:: Records shown ::

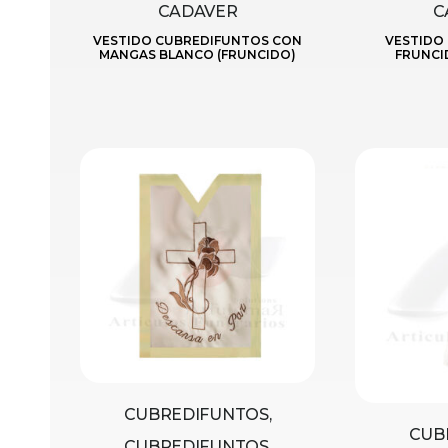
CADAVER
C
VESTIDO CUBREDIFUNTOS CON
VESTIDO
MANGAS BLANCO (FRUNCIDO)
FRUNCI
CUBREDIFUNTOS,
CUB
CUBREDIFUNTOS,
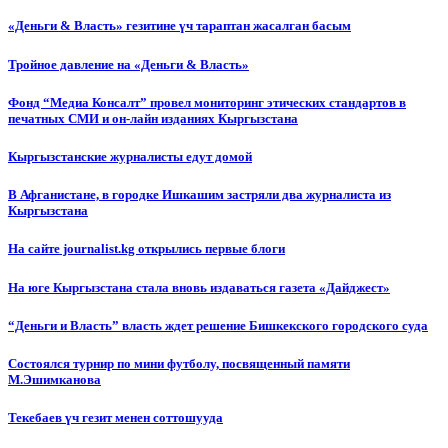
«Деньги & Власть» гезитине үч тараптан жасалган басым
Тройное давление на «Деньги & Власть»
Фонд “Медиа Консалт” провел мониторинг этических стандартов в
печатных СМИ и он-лайн изданиях Кыргызстана
Кыргызстанские журналисты едут домой
В Афганистане, в городке Ишкашим застряли два журналиста из
Кыргызстана
На сайте journalist.kg открылись первые блоги
На юге Кыргызстана стала вновь издаваться газета «Дайджест»
“Деньги и Власть” власть ждет решение Бишкекского городского суда
Состоялся турнир по мини футболу, посвященный памяти
М.Эшимканова
Текебаев үч гезит менен соттошууда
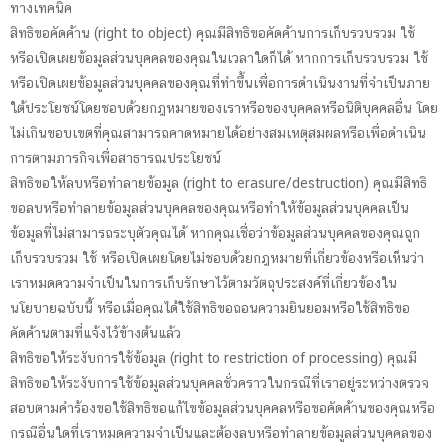
ทางเทคนิค
สิทธิขอคัดค้าน (right to object) คุณมีสิทธิขอคัดค้านการเก็บรวบรวม ใช้
หรือเปิดเผยข้อมูลส่วนบุคคลของคุณในเวลาใดก็ได้ หากการเก็บรวบรวม ใช้
หรือเปิดเผยข้อมูลส่วนบุคคลของคุณที่ทำขึ้นเพื่อการดำเนินงานที่จำเป็นภาย
ใต้ประโยชน์โดยชอบด้วยกฎหมายของเราหรือของบุคคลหรือนิติบุคคลอื่น โดย
ไม่เกินขอบเขตที่คุณสามารถคาดหมายได้อย่างสมเหตุสมผลหรือเพื่อดำเนิน
การตามภารกิจเพื่อสาธารณประโยชน์
สิทธิขอให้ลบหรือทำลายข้อมูล (right to erasure/destruction) คุณมีสิทธิ
ขอลบหรือทำลายข้อมูลส่วนบุคคลของคุณหรือทำให้ข้อมูลส่วนบุคคลเป็น
ข้อมูลที่ไม่สามารถระบุตัวคุณได้ หากคุณเชื่อว่าข้อมูลส่วนบุคคลของคุณถูก
เก็บรวบรวม ใช้ หรือเปิดเผยโดยไม่ชอบด้วยกฎหมายที่เกี่ยวข้องหรือเห็นว่า
เราหมดความจำเป็นในการเก็บรักษาไว้ตามวัตถุประสงค์ที่เกี่ยวข้องใน
นโยบายฉบับนี้ หรือเมื่อคุณได้ใช้สิทธิขอถอนความยินยอมหรือใช้สิทธิขอ
คัดค้านตามที่แจ้งไว้ข้างต้นแล้ว
สิทธิขอให้ระงับการใช้ข้อมูล (right to restriction of processing) คุณมี
สิทธิขอให้ระงับการใช้ข้อมูลส่วนบุคคลชั่วคราวในกรณีที่เราอยู่ระหว่างตรวจ
สอบตามคำร้องขอใช้สิทธิขอแก้ไขข้อมูลส่วนบุคคลหรือขอคัดค้านของคุณหรือ
กรณีอื่นใดที่เราหมดความจำเป็นและต้องลบหรือทำลายข้อมูลส่วนบุคคลของ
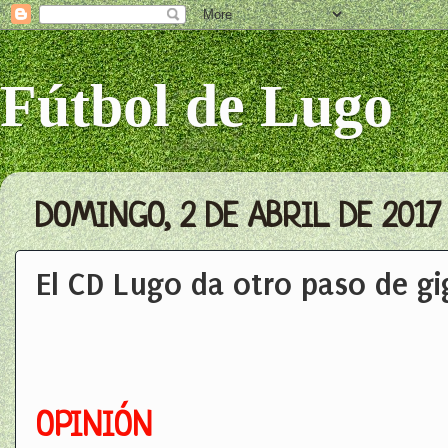
Fútbol de Lugo
DOMINGO, 2 DE ABRIL DE 2017
El CD Lugo da otro paso de gi
OPINIÓN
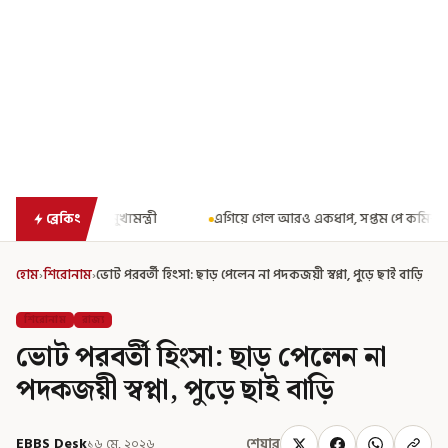
এগিয়ে গেল আরও একধাপ, সপ্তম পে কমিশন গঠনের একাধিক শর্ত ঘোষণা করে ব
ব্রেকিং
হোম
›
শিরোনাম
›
ভোট পরবর্তী হিংসা: ছাড় পেলেন না পদকজয়ী স্বপ্না, পুড়ে ছাই বাড়ি
শিরোনাম
রাজ্য
ভোট পরবর্তী হিংসা: ছাড় পেলেন না
পদকজয়ী স্বপ্না, পুড়ে ছাই বাড়ি
EBBS Desk
১৬ মে, ২০২৬
শেয়ার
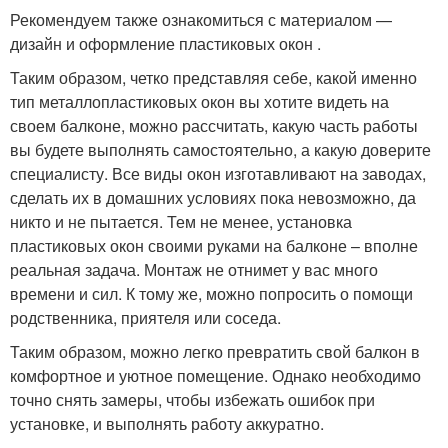
Рекомендуем также ознакомиться с материалом —
дизайн и оформление пластиковых окон .
Таким образом, четко представляя себе, какой именно
тип металлопластиковых окон вы хотите видеть на
своем балконе, можно рассчитать, какую часть работы
вы будете выполнять самостоятельно, а какую доверите
специалисту. Все виды окон изготавливают на заводах,
сделать их в домашних условиях пока невозможно, да
никто и не пытается. Тем не менее, установка
пластиковых окон своими руками на балконе – вполне
реальная задача. Монтаж не отнимет у вас много
времени и сил. К тому же, можно попросить о помощи
родственника, приятеля или соседа.
Таким образом, можно легко превратить свой балкон в
комфортное и уютное помещение. Однако необходимо
точно снять замеры, чтобы избежать ошибок при
установке, и выполнять работу аккуратно.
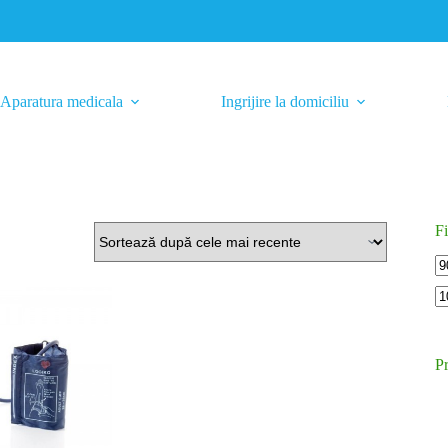
Aparatura medicala
Ingrijire la domiciliu
Fi
Pr
m
P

:::

[Exercise goal]
Without the images, print all of the lines above exactly.

[Written response]
CADAVER
C
VESTIDO CUBREDIFUNTOS CON
VESTIDO
MANGAS BLANCO (FRUNCIDO)
FRUNCI
CUBREDIFUNTOS,
CUB
CUBREDIFUNTOS,
«Деньги & Власть» гезитине үч тараптан жасалган басым
Тройное давление на «Деньги & Власть»
Фонд “Медиа Консалт” провел мониторинг этических стандартов в
печатных СМИ и он-лайн изданиях Кыргызстана
Кыргызстанские журналисты едут домой
В Афганистане, в городке Ишкашим застряли два журналиста из
Кыргызстана
На сайте journalist.kg открылись первые блоги
На юге Кыргызстана стала вновь издаваться газета «Дайджест»
“Деньги и Власть” власть ждет решение Бишкекского городского суда
Состоялся турнир по мини футболу, посвященный памяти
М.Эшимканова
Текебаев үч гезит менен соттошууда
ทางเทคนิค
สิทธิขอคัดค้าน (right to object) คุณมีสิทธิขอคัดค้านการเก็บรวบรวม ใช้
หรือเปิดเผยข้อมูลส่วนบุคคลของคุณในเวลาใดก็ได้ หากการเก็บรวบรวม ใช้
หรือเปิดเผยข้อมูลส่วนบุคคลของคุณที่ทำขึ้นเพื่อการดำเนินงานที่จำเป็นภาย
ใต้ประโยชน์โดยชอบด้วยกฎหมายของเราหรือของบุคคลหรือนิติบุคคลอื่น โดย
ไม่เกินขอบเขตที่คุณสามารถคาดหมายได้อย่างสมเหตุสมผลหรือเพื่อดำเนิน
การตามภารกิจเพื่อสาธารณประโยชน์
สิทธิขอให้ลบหรือทำลายข้อมูล (right to erasure/destruction) คุณมีสิทธิ
ขอลบหรือทำลายข้อมูลส่วนบุคคลของคุณหรือทำให้ข้อมูลส่วนบุคคลเป็น
ข้อมูลที่ไม่สามารถระบุตัวคุณได้ หากคุณเชื่อว่าข้อมูลส่วนบุคคลของคุณถูก
เก็บรวบรวม ใช้ หรือเปิดเผยโดยไม่ชอบด้วยกฎหมายที่เกี่ยวข้องหรือเห็นว่า
เราหมดความจำเป็นในการเก็บรักษาไว้ตามวัตถุประสงค์ที่เกี่ยวข้องใน
นโยบายฉบับนี้ หรือเมื่อคุณได้ใช้สิทธิขอถอนความยินยอมหรือใช้สิทธิขอ
คัดค้านตามที่แจ้งไว้ข้างต้นแล้ว
สิทธิขอให้ระงับการใช้ข้อมูล (right to restriction of processing) คุณมี
สิทธิขอให้ระงับการใช้ข้อมูลส่วนบุคคลชั่วคราวในกรณีที่เราอยู่ระหว่างตรวจ
สอบตามคำร้องขอใช้สิทธิขอแก้ไขข้อมูลส่วนบุคคลหรือขอคัดค้านของคุณหรือ
กรณีอื่นใดที่เราหมดความจำเป็นและต้องลบหรือทำลายข้อมูลส่วนบุคคลของ
Fútbol de Lugo
DOMINGO, 2 DE ABRIL DE 2017
El CD Lugo da otro paso de gi
OPINIÓN
এগিয়ে গেল আরও একধাপ, সপ্তম পে কমিশন গঠনের একাধিক শর্ত ঘোষণা করে ব
ব্রেকিং
হোম
›
শিরোনাম
›
ভোট পরবর্তী হিংসা: ছাড় পেলেন না পদকজয়ী স্বপ্না, পুড়ে ছাই বাড়ি
শিরোনাম
রাজ্য
ভোট পরবর্তী হিংসা: ছাড় পেলেন না
পদকজয়ী স্বপ্না, পুড়ে ছাই বাড়ি
EBBS Desk
১৬ মে, ২০২৬
শেয়ার
Рекомендуем также ознакомиться с материалом —
дизайн и оформление пластиковых окон .
Таким образом, четко представляя себе, какой именно
тип металлопластиковых окон вы хотите видеть на
своем балконе, можно рассчитать, какую часть работы
вы будете выполнять самостоятельно, а какую доверите
специалисту. Все виды окон изготавливают на заводах,
сделать их в домашних условиях пока невозможно, да
никто и не пытается. Тем не менее, установка
пластиковых окон своими руками на балконе – вполне
реальная задача. Монтаж не отнимет у вас много
времени и сил. К тому же, можно попросить о помощи
родственника, приятеля или соседа.
Таким образом, можно легко превратить свой балкон в
комфортное и уютное помещение. Однако необходимо
точно снять замеры, чтобы избежать ошибок при
установке, и выполнять работу аккуратно.
Aparatura medicala
Ingrijire la domiciliu
Fi
Pr
m
P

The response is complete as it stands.